Would that be so bad? Of course not. I think that I realized it in the moment, but looking back, I realize how many advantages that lifestyle has to offer. For one thing, you have so much control over your schedule and your discretionary time. I like to think that I was fairly disciplined in my organizational habits as a freelancer (I got up early, practiced regularly, worked out, etc.) but when I think about the sheer amount of time I spend at my full-time job (let alone all the other activities that I still do–teaching at DePaul, playing gigs) I can’t imagine what it would be like to have hours free every day to organize as I wished.

It was actually not until the last couple years of freelancing that I started blogging and then podcasting, and that didn’t really heat up until I’d made the decision to go back to school and try to do something else. Allowing myself to not spend all that time practicing for auditions and beating myself up for not landing that elusive orchestra job freed up my mind and imagination, and I took a lot of the energy that I’d been focusing on bass and poured it into the internet stuff that I’d been hatching.

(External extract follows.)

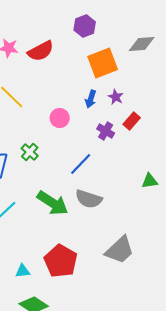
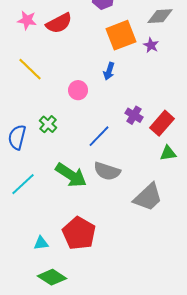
purple star: (116, 97) -> (151, 45), moved
red rectangle: (132, 121) -> (162, 123), moved, size x1.4
purple cross: (106, 131) -> (134, 115), moved
gray trapezoid: (120, 250) -> (148, 197), moved

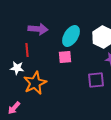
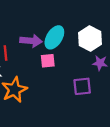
purple arrow: (38, 29) -> (31, 41), moved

I had a real moment when I was going back to school where I was convinced that I was on the wrong path (a common feeling for most people at various junctures in their lives). I was set to drop out from the school program and pour all my energies into the blog and podcast, both of which were becoming successful and starting to generate real revenue for me. My father talked me down from that particular ledge and convinced me to finish out the school program. I did so, keeping up a pretty crazy schedule of school, blog, podcast, teaching, and gigs. My wife was starting medical school at the same point, and I got to watch with detached horror as all the money (and then some) that we’d earned as relatively successful freelancers disappeared into the maw of student loans. It was a dark few years in terms of that for sure.

In addition to doing the blog and podcast, I started to help out some nonprofit organizations with podcasting, and I found myself spending more and more time in front of the computer. As I was thinking seriously about dropping the education degree and diving headfirst into my online endeavors, I began to question just how much time I really wanted to be spending in front of the computer. I was really engaged with what I was doing, but I began to think–yet again–about the years and years stretching out ahead of me. Was this “tech stuff” really an improvement on my then current lifestyle of gigging and teaching? In the end, I decided to give the school gig route a go ad rising quickly through the ranks at several different schools. I now find myself in charge of an extremely strong orchestra program in suburban Chicago and living quite a different life from the mid-2000s.

What I like about the school gig
I love my students!
I love my students!

There are a few things that are really cool about teaching orchestra–things that I discovered almost immediately and have continued to believe are true for these past seven years:

– I’m “doing something real” – There’s something to be said for interacting face-to-face with real human beings every day to keep you grounded in reality, and nothing keeps you humble like teaching high school! I’ve never really taken myself that seriously, actually, though I take what I do seriously, and I find that this is a great attitude to take in a school job—it keeps things fun and good-natured while working toward great things.

– I’m having an immediate and discernible impact – With practicing bass, I sometimes (more than sometimes if I’m being honest) feel that I’m pouring hours and hours of my time and life force into these excerpts with little discernible impact. It was a revelation actually spending an hour really thinking about a piece and how to approach teaching and rehearsing it and to see so clearly how that prep time paid off. It’s amazing how much better just an hour of prep time on a score will make me!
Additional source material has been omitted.